- **EXERCISE REQUIREMENTS**: What is the number of lines in the entries below that include the word "резюме"? Provide the number only.

Extracted page text data:
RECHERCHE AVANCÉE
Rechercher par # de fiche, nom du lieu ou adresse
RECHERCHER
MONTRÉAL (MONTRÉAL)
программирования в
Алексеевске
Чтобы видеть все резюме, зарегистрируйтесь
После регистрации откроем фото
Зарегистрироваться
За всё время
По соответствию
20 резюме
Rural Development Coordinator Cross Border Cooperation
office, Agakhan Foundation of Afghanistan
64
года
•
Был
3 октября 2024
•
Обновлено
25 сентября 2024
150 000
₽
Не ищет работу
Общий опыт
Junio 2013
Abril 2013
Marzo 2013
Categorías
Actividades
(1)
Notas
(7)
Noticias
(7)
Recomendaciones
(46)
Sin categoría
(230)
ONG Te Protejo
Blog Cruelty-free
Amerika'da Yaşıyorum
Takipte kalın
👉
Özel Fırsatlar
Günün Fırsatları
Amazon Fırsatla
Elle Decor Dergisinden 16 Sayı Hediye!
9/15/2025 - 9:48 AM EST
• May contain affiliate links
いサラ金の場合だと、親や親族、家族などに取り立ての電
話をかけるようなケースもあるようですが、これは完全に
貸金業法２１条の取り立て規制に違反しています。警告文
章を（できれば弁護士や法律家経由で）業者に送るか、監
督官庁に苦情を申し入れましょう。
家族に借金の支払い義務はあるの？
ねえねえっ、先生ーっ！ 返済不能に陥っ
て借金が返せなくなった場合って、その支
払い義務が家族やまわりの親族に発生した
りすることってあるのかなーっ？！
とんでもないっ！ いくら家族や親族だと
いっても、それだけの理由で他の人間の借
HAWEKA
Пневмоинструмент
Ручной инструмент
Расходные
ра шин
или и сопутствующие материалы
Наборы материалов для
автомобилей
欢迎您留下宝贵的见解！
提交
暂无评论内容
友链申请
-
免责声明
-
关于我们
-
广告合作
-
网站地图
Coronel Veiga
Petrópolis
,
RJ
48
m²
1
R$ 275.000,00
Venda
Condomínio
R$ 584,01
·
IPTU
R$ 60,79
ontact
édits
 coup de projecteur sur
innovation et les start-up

- **SOLUTION TO THE PROBLEM**: 2